- Hamish Rutherford explains why, despite Keith Ng's insistence that any mildly clever move in a Google Search that gets you something that somebody didn't want you to see is indeed a hack, the inappropriate use of the term kinda matters. Keith now recommends we use the term cyberbadtouch instead of hack - I like it.
- Environmental monitoring and reporting at a few of our Councils could stand improvement.
- Is there any good reason that the RMA makes it hard to put up new wind farms? When oh When will have a fit-for-purpose RMA?
- The Irish Central Bank's recruitment process for its next Governor cost €70,236. I wonder whether their headhunter talked to any senior economists around town.

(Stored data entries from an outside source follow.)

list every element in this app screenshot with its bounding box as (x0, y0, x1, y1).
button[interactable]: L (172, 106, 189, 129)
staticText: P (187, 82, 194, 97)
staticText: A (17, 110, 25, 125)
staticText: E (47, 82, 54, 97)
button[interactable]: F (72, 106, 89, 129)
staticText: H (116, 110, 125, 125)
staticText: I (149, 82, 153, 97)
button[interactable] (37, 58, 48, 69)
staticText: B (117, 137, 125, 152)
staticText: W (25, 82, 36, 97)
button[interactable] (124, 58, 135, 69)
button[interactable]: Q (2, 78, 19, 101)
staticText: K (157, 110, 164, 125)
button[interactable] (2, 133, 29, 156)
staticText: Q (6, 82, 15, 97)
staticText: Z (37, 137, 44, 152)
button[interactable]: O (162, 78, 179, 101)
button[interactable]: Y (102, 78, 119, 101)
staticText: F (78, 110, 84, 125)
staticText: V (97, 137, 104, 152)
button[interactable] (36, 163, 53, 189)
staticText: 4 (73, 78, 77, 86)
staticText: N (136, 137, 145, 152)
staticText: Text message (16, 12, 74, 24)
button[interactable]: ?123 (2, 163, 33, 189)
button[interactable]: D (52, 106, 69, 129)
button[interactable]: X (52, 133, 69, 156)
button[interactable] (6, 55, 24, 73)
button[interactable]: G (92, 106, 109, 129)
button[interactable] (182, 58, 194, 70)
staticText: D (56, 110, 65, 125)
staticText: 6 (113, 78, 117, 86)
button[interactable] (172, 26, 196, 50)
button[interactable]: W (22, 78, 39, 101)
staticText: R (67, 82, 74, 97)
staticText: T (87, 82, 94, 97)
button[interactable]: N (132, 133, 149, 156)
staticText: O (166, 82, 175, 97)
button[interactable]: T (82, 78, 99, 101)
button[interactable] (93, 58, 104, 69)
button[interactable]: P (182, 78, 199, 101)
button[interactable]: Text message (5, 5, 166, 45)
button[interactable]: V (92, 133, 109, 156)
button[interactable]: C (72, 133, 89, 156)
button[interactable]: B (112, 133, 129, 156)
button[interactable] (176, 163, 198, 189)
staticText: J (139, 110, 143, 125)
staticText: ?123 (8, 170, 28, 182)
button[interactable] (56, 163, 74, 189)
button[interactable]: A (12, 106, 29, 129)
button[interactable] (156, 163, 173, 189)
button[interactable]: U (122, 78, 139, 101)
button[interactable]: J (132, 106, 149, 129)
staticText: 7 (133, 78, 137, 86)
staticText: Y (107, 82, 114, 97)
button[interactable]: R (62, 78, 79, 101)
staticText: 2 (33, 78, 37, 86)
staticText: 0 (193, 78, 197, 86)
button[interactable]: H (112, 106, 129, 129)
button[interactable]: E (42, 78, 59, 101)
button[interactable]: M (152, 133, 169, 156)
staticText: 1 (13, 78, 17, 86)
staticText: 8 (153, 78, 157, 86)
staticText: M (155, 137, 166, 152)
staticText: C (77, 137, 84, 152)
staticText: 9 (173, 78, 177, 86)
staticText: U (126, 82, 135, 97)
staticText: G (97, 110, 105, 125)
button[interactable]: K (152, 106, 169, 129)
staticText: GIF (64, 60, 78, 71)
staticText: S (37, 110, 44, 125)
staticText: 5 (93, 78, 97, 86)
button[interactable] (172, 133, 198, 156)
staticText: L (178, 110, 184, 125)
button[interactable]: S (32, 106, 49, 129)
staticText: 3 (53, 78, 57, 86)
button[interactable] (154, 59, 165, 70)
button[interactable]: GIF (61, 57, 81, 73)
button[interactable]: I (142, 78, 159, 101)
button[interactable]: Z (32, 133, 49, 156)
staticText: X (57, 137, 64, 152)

- Great piece from Damien Grant at NBR on the coming regulation of the insolvency industry. I'd be using it in my Public Choice class were I still in that world. A snippet:
...the Ministry of Economic Development proposed, in 2010, a simple bill allowing the Ministry to ban those who were acting dishonestly from being liquidators.
The industry body at the time, known as INSOL, sought a far more intrusive regulatory model. It has succeeded.
Parliament has adopted a ‘co-regulatory’ regime, where the coercive power of the state is delegated to approved industry bodies who will issue licences to those who want to be insolvency practitioners.
This is a terrible result. In a field with 50 active firms dominated by a handful of large players, the industry will set its own guidelines, decide who can and cannot practice and will investigate complaints against themselves. - Tom Chivers has a very nice piece reminding everyone of the risks of replacing GDP with dodgy metrics.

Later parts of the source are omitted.